DDR Recovery Edition

“I wish I were better,” she said. She was in the middle of putting her shoes on. Her left foot was shod but the other shoe was giving her trouble; she had started to unlace it. Water was pattering against the large window behind her.

“Better how?” I asked. I was sitting on the couch, my hand lazily gliding along the surface of the cushion next to me. It was still warm from where she’d been sitting moments before. The rain seemed to be letting up some, the sound and fury of the thunderstorm mostly spent.

“Like, able to do more. To help more. I feel like I’m letting everyone down.” She had gotten her other shoe on and was gathering her things. The front door was open. I could see the driveway through the storm door, it was covered in waterlogged twigs shaken loose by the storm’s wind.

“You’re really going to go straight to work?” I asked. “You didn’t get much sleep with all that thunder.”

She finished getting her jacket on and then picked up her backpack.

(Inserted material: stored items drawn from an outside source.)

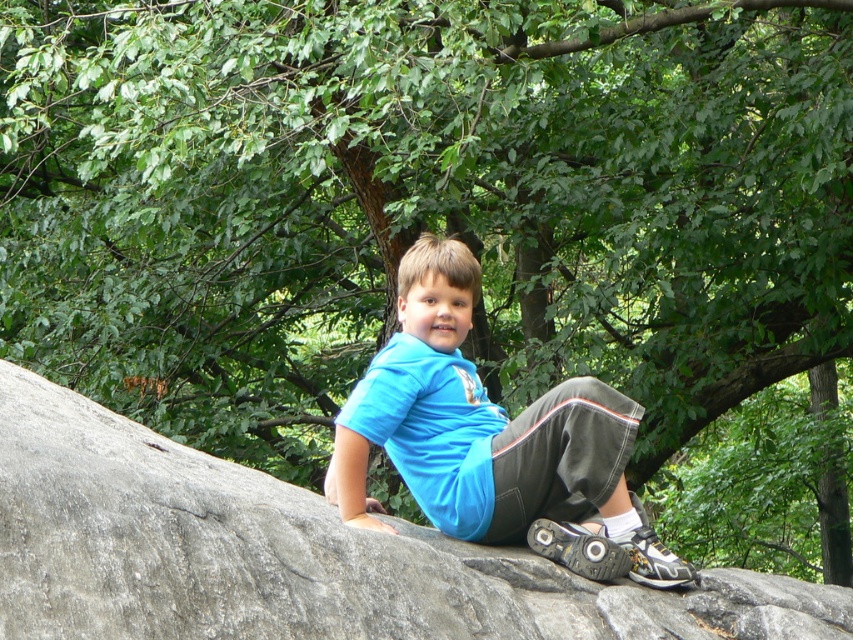 You are a photographer trying to capture the boy in the image. You want to ensure that both the gray rough rock at center and the blue fabric shirt at center are in focus. Given that your camera can only focus on objects within a 25 inch range, will both objects be in focus?

The gray rough rock at center and blue fabric shirt at center are 25.17 inches apart. Since the distance between them exceeds the camera focus range of 25 inches, both objects cannot be in focus simultaneously.

Based on the scene description, which object has a greater width when comparing the gray rough rock at center and the blue fabric shirt at center?

The gray rough rock at center has a greater width than the blue fabric shirt at center according to the description. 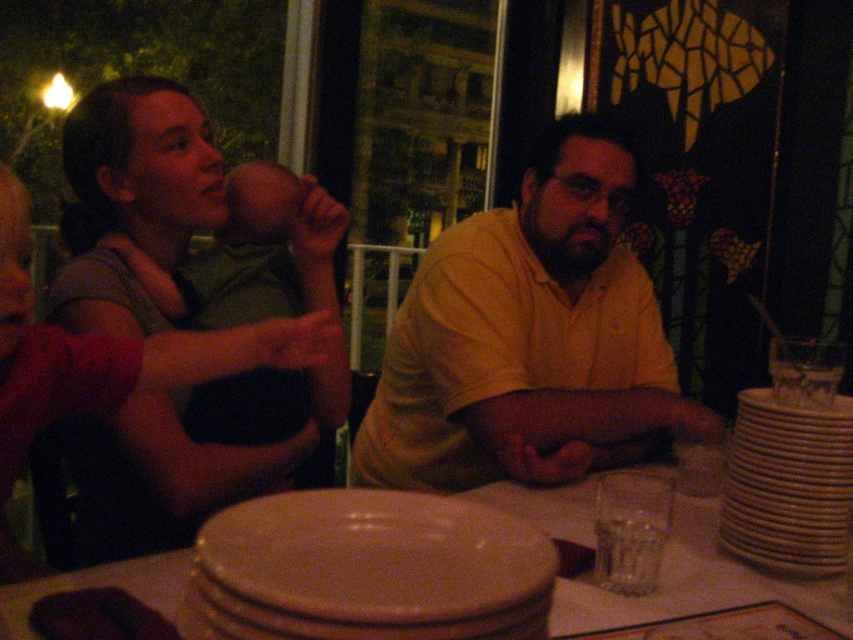 Question: Considering the relative positions of yellow matte shirt at center and white ceramic stack at right in the image provided, where is yellow matte shirt at center located with respect to white ceramic stack at right?

Choices:
 (A) above
 (B) below

Answer: (A)

Question: Which point is farther from the camera taking this photo?

Choices:
 (A) (22, 630)
 (B) (492, 424)

Answer: (B)

Question: Which of these objects is positioned closest to the yellow matte shirt at center?

Choices:
 (A) matte ceramic plate at center
 (B) matte green shirt at left
 (C) white ceramic stack at right
 (D) matte ceramic plates at center

Answer: (D)

Question: Does matte green shirt at left come in front of matte ceramic plates at center?

Choices:
 (A) no
 (B) yes

Answer: (A)

Question: Among these objects, which one is farthest from the camera?

Choices:
 (A) matte green shirt at left
 (B) matte ceramic plates at center
 (C) white ceramic stack at right
 (D) yellow matte shirt at center

Answer: (D)

Question: Is matte green shirt at left to the right of matte ceramic plates at center from the viewer's perspective?

Choices:
 (A) no
 (B) yes

Answer: (A) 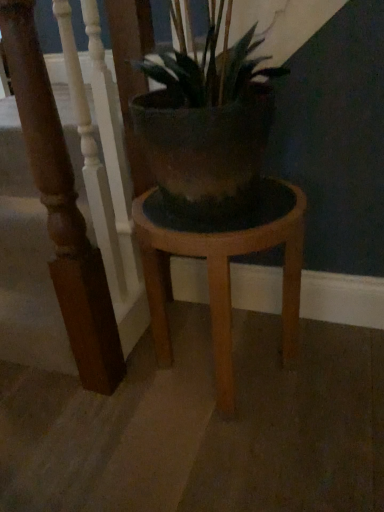 Locate an element on the screen. Image resolution: width=384 pixels, height=512 pixels. free space to the left of wooden stool at center is located at coordinates (93, 419). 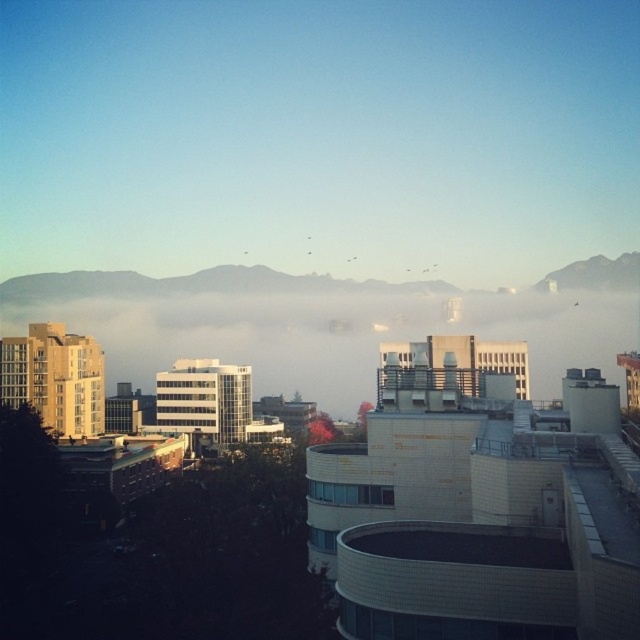 Question: Among these objects, which one is nearest to the camera?

Choices:
 (A) white fluffy morning fog at center
 (B) rocky gray mountain at upper right

Answer: (A)

Question: Observing the image, what is the correct spatial positioning of white fluffy morning fog at center in reference to rocky gray mountain at upper right?

Choices:
 (A) left
 (B) right

Answer: (A)

Question: Among these points, which one is nearest to the camera?

Choices:
 (A) (536, 284)
 (B) (147, 298)

Answer: (B)

Question: Where is white fluffy morning fog at center located in relation to rocky gray mountain at upper right in the image?

Choices:
 (A) below
 (B) above

Answer: (A)

Question: Among these points, which one is farthest from the camera?

Choices:
 (A) pyautogui.click(x=256, y=355)
 (B) pyautogui.click(x=604, y=266)

Answer: (B)

Question: Is white fluffy morning fog at center bigger than rocky gray mountain at upper right?

Choices:
 (A) no
 (B) yes

Answer: (B) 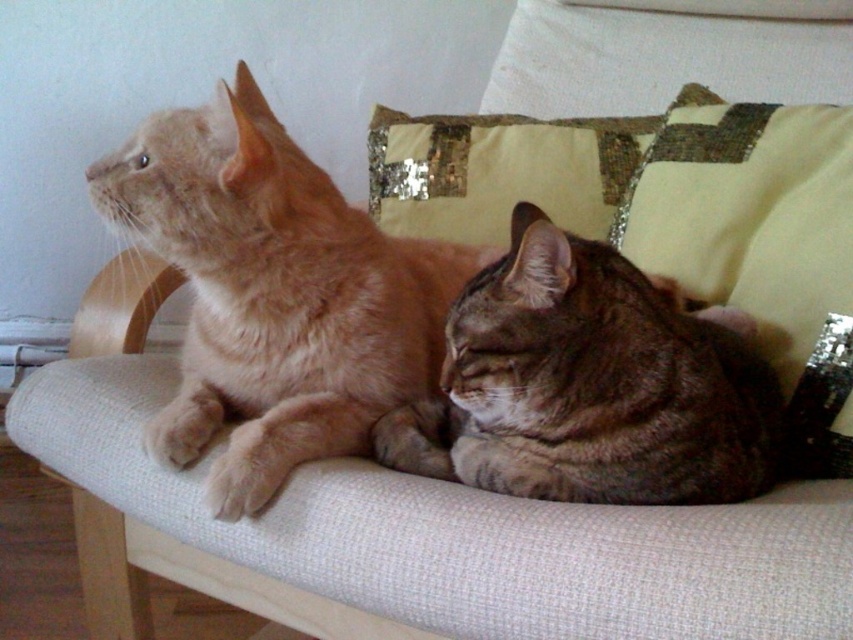 Is light brown fur cat at left closer to the viewer compared to tabby fur cat at center?

No.

Who is more distant from viewer, (190, 275) or (596, 262)?

Positioned behind is point (190, 275).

“People there are counting on me,” she said. “This project will wrap up soon and then I can rest. And besides, it’s almost the weekend.”

“Aren’t you volunteering this weekend?” I asked. I had gotten up and walked over to her, knowing she would be departing soon.

“Yes, but that’s a one off,” she said. It was the fourth “one off” that month.

She turned to me before leaving and gave me a hug, but I pulled her back as she tried to break the embrace. We stood still, looking each other in the eyes as the last dregs of the storm fell.

“Promise me you’ll take some time for yourself,” I said. She was quiet, and broke eye contact.

“I mean that,” I said. “I’m worried about you. When’s the last time you had some fun?”

She looked somewhere up and behind me as she pondered the question.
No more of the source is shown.